VIENNA — Decreased urinary placental growth factor at midgestation is strongly associated with the subsequent development of early-onset preeclampsia, S. Ananth Karumanchi, M.D., reported.
“Low urinary PlGF antedates the clinical diagnosis of preeclampsia and may serve as a screening test to predict who will develop early-onset disease,” Dr. Karumanchi said at the 14th World Congress of the International Society for the Study of Hypertension in Pregnancy.
The findings, published soon after the congress, come from a nested case-control study within the Calcium for Preeclampsia Prevention trial of healthy nulliparous women enrolled at five U.S. university medical centers during 1992–1995. Frozen serum and urine samples from 120 women with preeclampsia were compared with those of 120 matched normotensive controls (JAMA 2005;293:77–85).
In all the women, urinary PlGF levels increased during the first two trimesters, with a more rapid increase after 21–24 weeks and a peak at 29–33 weeks. However, those levels were significantly lower among the women who subsequently developed preeclampsia at weeks 25–28, 29–32, and 33–36. Differences were particularly large between the controls and the women who subsequently developed preeclampsia before 37 weeks or who had preeclampsia with a small-for-gestational age (SGA) infant.
Alterations in urinary PlGF levels at 21–32 weeks were also more pronounced in women who subsequently developed preeclampsia before 37 weeks (87 pg/mL) than among those who had onset of preeclampsia at term (223 pg/mL).
At 33–42 weeks, those levels were 22 vs. 118 pg/mL, lead author Richard J. Levine, M.D., of the National Institute of Child Health and Human Development, Bethesda, Md., and his associates reported in the published article.
The women were divided by quartiles of urinary PlGF obtained at 21–32 weeks' gestation and the results adjusted for gestational age at specimen collection, storage time, body mass index, and maternal age.
Compared with women in the upper three quartiles, the odds ratio was 22.5 for later development of preterm preeclampsia among the women with PlGF concentrations in the lowest quartile (less than 118 pg/mL).
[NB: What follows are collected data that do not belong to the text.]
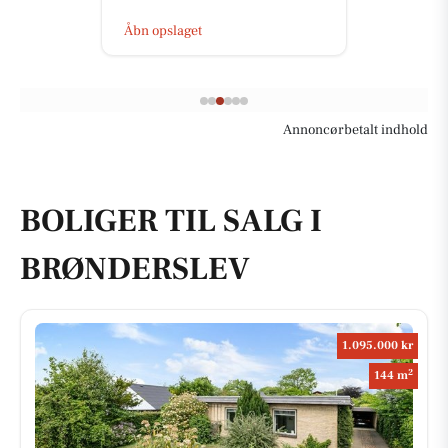
Åbn opslaget
Annoncørbetalt indhold
BOLIGER TIL SALG I
BRØNDERSLEV
1.095.000 kr
2
144 m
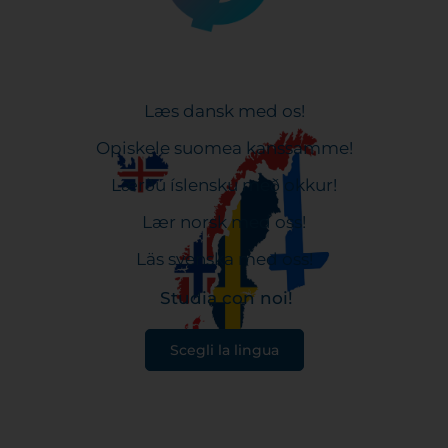
Læs dansk med os!
Opiskele suomea kanssamme!
Lærðu íslensku með okkur!
Lær norsk med oss!
Läs svenska med oss!
Studia con noi!
Scegli la lingua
The association was even stronger when restricted to just morning urine specimens, with an odds ratio of 39.5.
For term preeclampsia, the adjusted odds ratios of lowest vs. the upper three quartiles of PlGF concentration were 2.2 at 21–32 weeks and 2.3 at 33–42 weeks' gestation. The data also suggested a strong association between low urinary PlGF and a substantially increased risk for preeclampsia with an SGA infant, but the numbers were too small to make a stable estimate, Dr. Levine and his associates noted.
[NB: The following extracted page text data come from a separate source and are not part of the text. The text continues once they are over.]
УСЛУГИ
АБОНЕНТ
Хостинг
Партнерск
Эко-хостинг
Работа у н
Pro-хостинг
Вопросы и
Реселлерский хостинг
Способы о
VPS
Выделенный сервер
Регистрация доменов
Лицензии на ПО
Adjusting the results for urinary creatinine concentration did not change the strength of the associations, they said.
Previous data from this research group showed that increased circulating serum levels of the angiogenic factor soluble fms-like tyrosine kinase (sFlt-1) were predictive of subsequent preeclampsia (N. Engl. J. Med. 2004;350:672–83).
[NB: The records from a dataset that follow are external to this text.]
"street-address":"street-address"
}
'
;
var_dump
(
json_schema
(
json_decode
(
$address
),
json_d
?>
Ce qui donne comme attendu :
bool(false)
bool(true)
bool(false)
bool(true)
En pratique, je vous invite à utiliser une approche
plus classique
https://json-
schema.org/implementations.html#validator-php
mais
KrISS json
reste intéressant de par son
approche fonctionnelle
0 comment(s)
But because the sFlt-1 molecule is too large to be filtered into urine, the current study focused on PlGF, which binds to sFlt-1, as a more clinically feasible alternative. If a reliable dipstick assay could be developed for urine screening of all pregnant women for urine PlGF, then subsequent serum measurements of both PlGF and sFlt-1 could minimize false-positive results from urine testing, the researchers said.
At the congress, Dr. Karumanchi, a nephrologist at Beth Israel Deaconess Medical Center, Boston, said, “Obviously, this is a retrospective study done using specimens frozen for several years, and we don't know if it can be reproduced prospectively. Nevertheless, it does prove the hypothesis that angiogenic factors play a critical role in the pathogenesis of this syndrome.”